First and foremost, "Matchstick Men" is a wonder of brilliant lead performances, each one breathing distinctive life into their fresh roles. Coming off his Oscar-nominated role in 2002's best film, "Adaptation
," Nicolas Cage is note-perfect as Roy Waller, faithfully gracing him with all the physical tics and personal flaws that afflict him. When Roy discovers the joy of being a parent, he yearns to move out of the con business but isn't sure how. Cage is at the top of his game in every scene, garnering big laughs when they are called for and an emotional depth and originality of character one rarely sees in mainstream Hollywood.
Matching him every step of the way is 23-year-old Alison Lohman (2002's "White Oleander
"), who is called up to play someone almost ten years younger than she and, amazingly, makes it completely believable. With the looks, speech, and mannerisms of a young teenager wise beyond her years but with an inexperienced naivete underneath the surface, Lohman hits her role of Angela squarely on the head and makes it her own. Having only one other major lead role under her belt, Lohman easily cements herself as one of the most versatile and talented young actresses working today.
The father-daughter relationship between Roy and Angela, loosely recalling the one between Ryan O'Neal and Tatum O'Neal in 1973's "Paper Moon," is the heart and soul of "Matchstick Men." In the ways that Roy and Angela relate to one another, first with a yearning hesitancy and then with an unmistakable casualness, and in the way that Roy occasionally loses his temper and says things to Angela without meaning them, this is one of the more lovely cinematic parent-child depictions in quite some time.
Filling out the lead trio, Sam Rockwell (2001's "Heist
") exudes the same quirky coolness he is getting to be known for as Frank Mercer. Frank does not have as much screentime as Cage or Lohman, but in the way he looks up to Roy while at the same time having to act as his guiding light through Roy's rough patches, he is an indelible character who makes his every moment count. If the sign of a charismatic actor is their ability to brighten every scene in which they appear, then Rockwell has this gift in spades.
Had "Matchstick Men" followed on the same course it had set up through its climax, then it would undoubtedly be one of the stronger motion pictures of 2003. Unfortunately, director Ridley Scott betrays his audience and the time they have invested in this story for no apparent reason other than to offer a surprising twist ending. It cannot be denied that the concluding ten minutes are, indeed, unexpected, but they are also gimmick-ridden and ludicrous, putting a severe damper on everything that has come before. The characters, as well as the viewers, are not treated with the respect they deserve, and we instantly stop caring because of it.

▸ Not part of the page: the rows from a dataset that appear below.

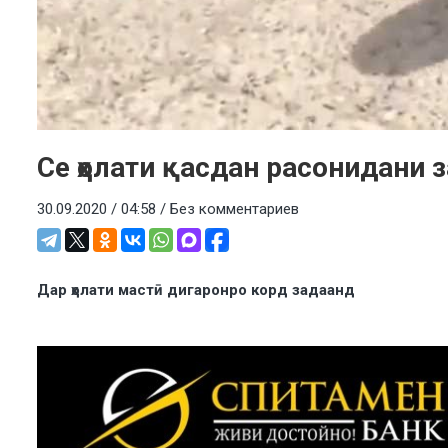
Се ҳолати қасдан расонидани 
30.09.2020 / 04:58 /
Без комментариев
Дар ҳолати мастӣ дигаронро корд задаанд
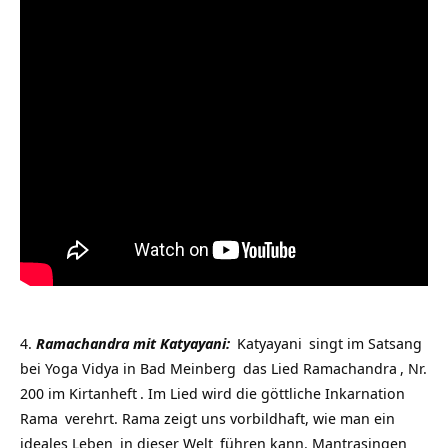
Ramachandra mit Katyayani:
Katyayani
singt im
Satsang
bei
Yoga Vidya in Bad Meinberg
das Lied
Ramachandra
, Nr.
200 im
Kirtanheft
. Im Lied wird die göttliche Inkarnation
Rama
verehrt. Rama zeigt uns vorbildhaft, wie man ein
ideales
Leben
in dieser
Welt
führen kann.
Mantrasingen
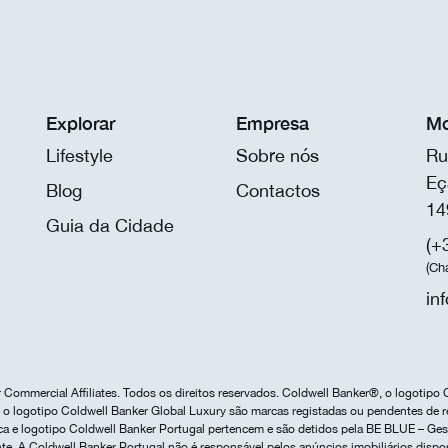
Explorar
Empresa
Mo
Lifestyle
Sobre nós
Ru
Eç
Blog
Contactos
14
Guia da Cidade
(+
(Ch
in
Commercial Affiliates. Todos os direitos reservados. Coldwell Banker®, o logotipo 
o logotipo Coldwell Banker Global Luxury são marcas registadas ou pendentes de r
marca e logotipo Coldwell Banker Portugal pertencem e são detidos pela BE BLUE – G
te. A Coldwell Banker Portugal não é responsável pelos anúncios imobiliários dispo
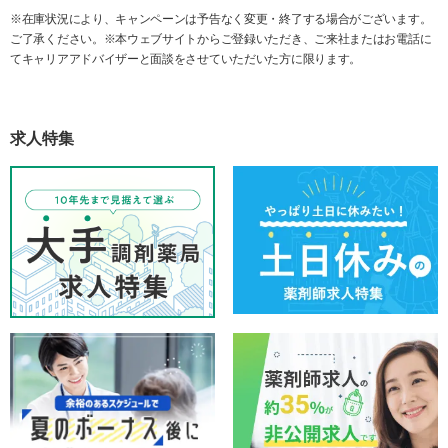
※在庫状況により、キャンペーンは予告なく変更・終了する場合がございます。
ご了承ください。※本ウェブサイトからご登録いただき、ご来社またはお電話に
てキャリアアドバイザーと面談をさせていただいた方に限ります。
求人特集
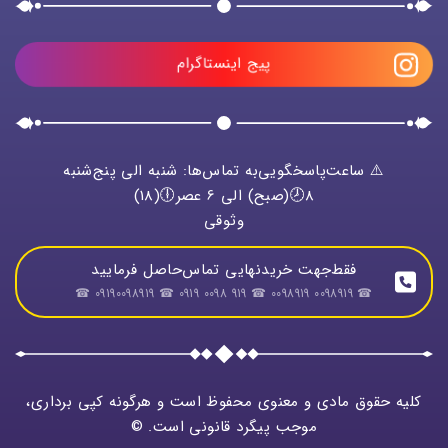
پیج اینستاگرام
⚠️ ساعت‌پاسخگویی‌به تماس‌ها: شنبه الی پنج‌شنبه
8🕗(صبح) الی 6 عصر🕕(18)
وثوقی
فقط‌جهت خریدنهایی تماس‌حاصل فرمایید
☎ 0098919 0098919 ☎ 919 0098 0919 ☎ 09190098919 ☎
کلیه حقوق مادی و معنوی محفوظ است و هرگونه کپی برداری،
موجب پیگرد قانونی است. ©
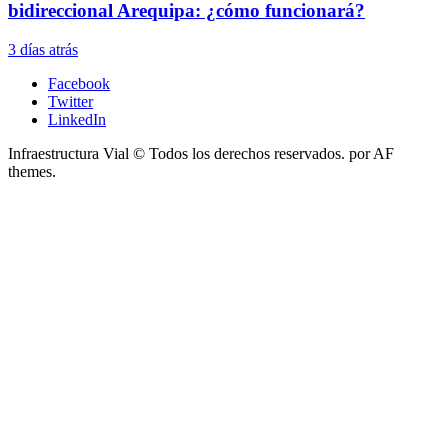
bidireccional Arequipa: ¿cómo funcionará?
3 días atrás
Facebook
Twitter
LinkedIn
Infraestructura Vial © Todos los derechos reservados.
por AF
themes.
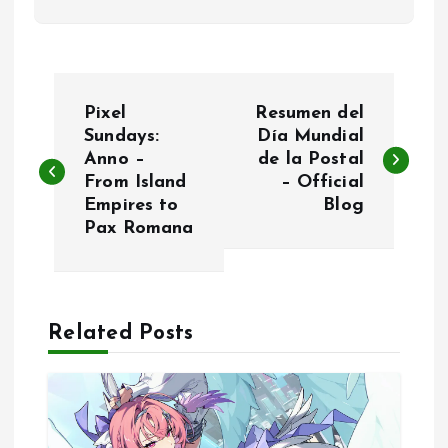
P
Pixel
Resumen del
o
Sundays:
Día Mundial
Anno –
de la Postal
From Island
– Official
s
Empires to
Blog
Pax Romana
t
n
a
Related Posts
v
i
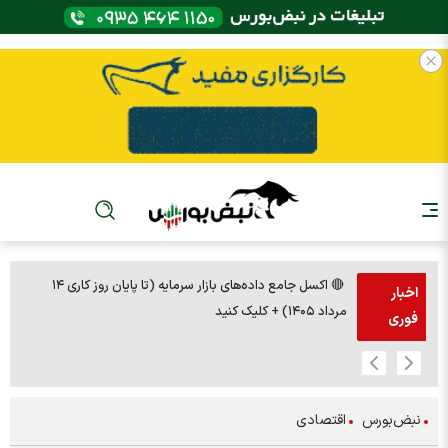
🔴 اکسل جامع داده‌های بازار سرمایه (تا پایان روز کاری ۱۴
🚨مس 14000
اخبار
مرداد ۱۴۰۵) + کلیک کنید
فوری
نبض‌بورس
اقتصادی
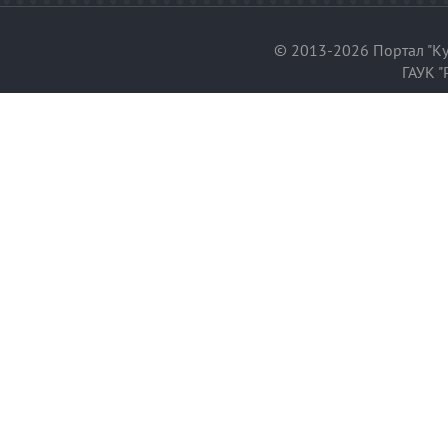
© 2013-2026 Портал "Ку
ГАУК "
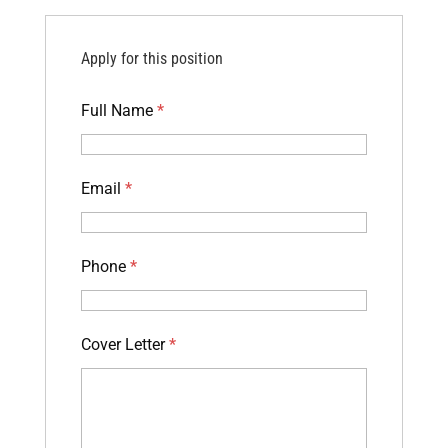
Apply for this position
Full Name
*
Email
*
Phone
*
Cover Letter
*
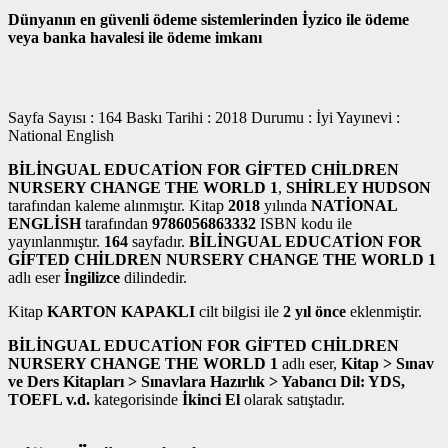
Dünyanın en güvenli ödeme sistemlerinden İyzico ile ödeme
veya banka havalesi ile ödeme imkanı
Sayfa Sayısı : 164 Baskı Tarihi : 2018 Durumu : İyi Yayınevi :
National English
BİLİNGUAL EDUCATİON FOR GİFTED CHİLDREN
NURSERY CHANGE THE WORLD 1
,
SHİRLEY HUDSON
tarafından kaleme alınmıştır. Kitap
2018
yılında
NATİONAL
ENGLİSH
tarafından
9786056863332
ISBN kodu ile
yayınlanmıştır.
164
sayfadır.
BİLİNGUAL EDUCATİON FOR
GİFTED CHİLDREN NURSERY CHANGE THE WORLD 1
adlı eser
İngilizce
dilindedir.
Kitap
KARTON KAPAKLI
cilt bilgisi ile
2 yıl önce
eklenmiştir.
BİLİNGUAL EDUCATİON FOR GİFTED CHİLDREN
NURSERY CHANGE THE WORLD 1
adlı eser,
Kitap > Sınav
ve Ders Kitapları > Sınavlara Hazırlık > Yabancı Dil: YDS,
TOEFL v.d.
kategorisinde
İkinci El
olarak satıştadır.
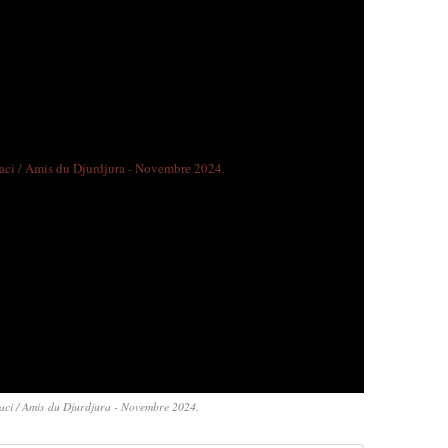
aci / Amis du Djurdjura - Novembre 2024.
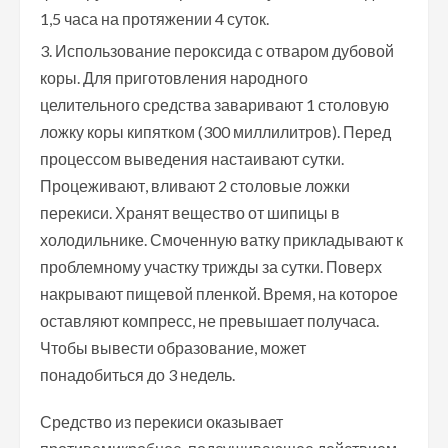
1,5 часа на протяжении 4 суток.
Использование пероксида с отваром дубовой
коры. Для приготовления народного
целительного средства заваривают 1 столовую
ложку коры кипятком (300 миллилитров). Перед
процессом выведения настаивают сутки.
Процеживают, вливают 2 столовые ложки
перекиси. Хранят вещество от шипицы в
холодильнике. Смоченную ватку прикладывают к
проблемному участку трижды за сутки. Поверх
накрывают пищевой пленкой. Время, на которое
оставляют компресс, не превышает получаса.
Чтобы вывести образование, может
понадобиться до 3 недель.
Средство из перекиси оказывает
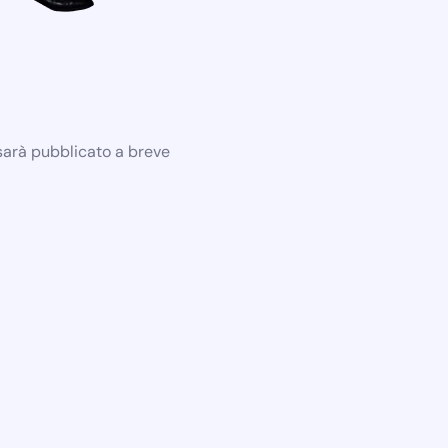
 sarà pubblicato a breve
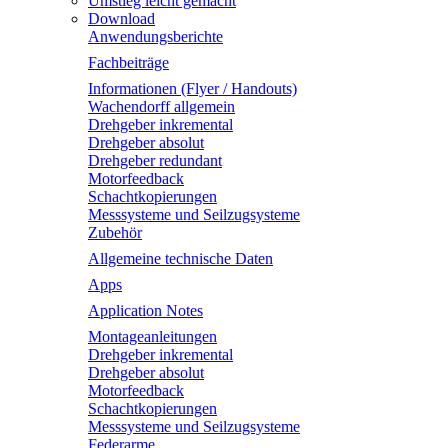
Umstieg leicht gemacht
Download
Anwendungsberichte
Fachbeiträge
Informationen (Flyer / Handouts)
Wachendorff allgemein
Drehgeber inkremental
Drehgeber absolut
Drehgeber redundant
Motorfeedback
Schachtkopierungen
Messsysteme und Seilzugsysteme
Zubehör
Allgemeine technische Daten
Apps
Application Notes
Montageanleitungen
Drehgeber inkremental
Drehgeber absolut
Motorfeedback
Schachtkopierungen
Messsysteme und Seilzugsysteme
Federarme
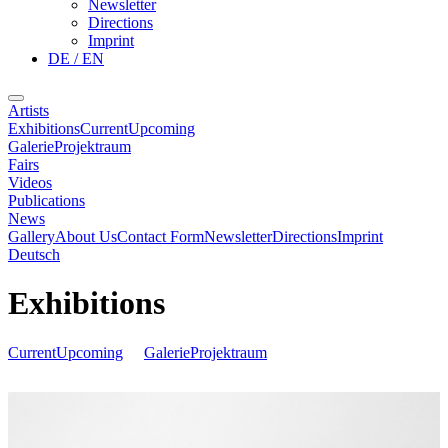
Newsletter
Directions
Imprint
DE / EN
Artists
Exhibitions
Current
Upcoming
Galerie
Projektraum
Fairs
Videos
Publications
News
Gallery
About Us
Contact Form
Newsletter
Directions
Imprint
Deutsch
Exhibitions
Current
Upcoming
Galerie
Projektraum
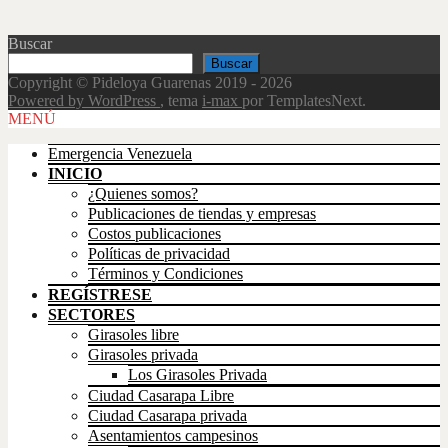
Buscar
Buscar
Copyright © Pideloya Guarenas 2019 - 2026
Powered by WordPress
, tema
i-max
por TemplatesNext.
Scroll
MENÚ
Up
Emergencia Venezuela
INICIO
¿Quienes somos?
Publicaciones de tiendas y empresas
Costos publicaciones
Políticas de privacidad
Términos y Condiciones
REGÍSTRESE
SECTORES
Girasoles libre
Girasoles privada
Los Girasoles Privada
Ciudad Casarapa Libre
Ciudad Casarapa privada
Asentamientos campesinos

As wonderful as the vast majority of "Matchstick Men" is, it is just as abysmal in its cumulative effect, transforming an innovative, heartfelt, purely human tale into one that is as shallow as every con film that has come before it. For the sheer promise it held for so long, and its jarring plunge into maddening mediocrity by the end credits roll, "Matchstick Men" may just rank as the most disappointing film of the year.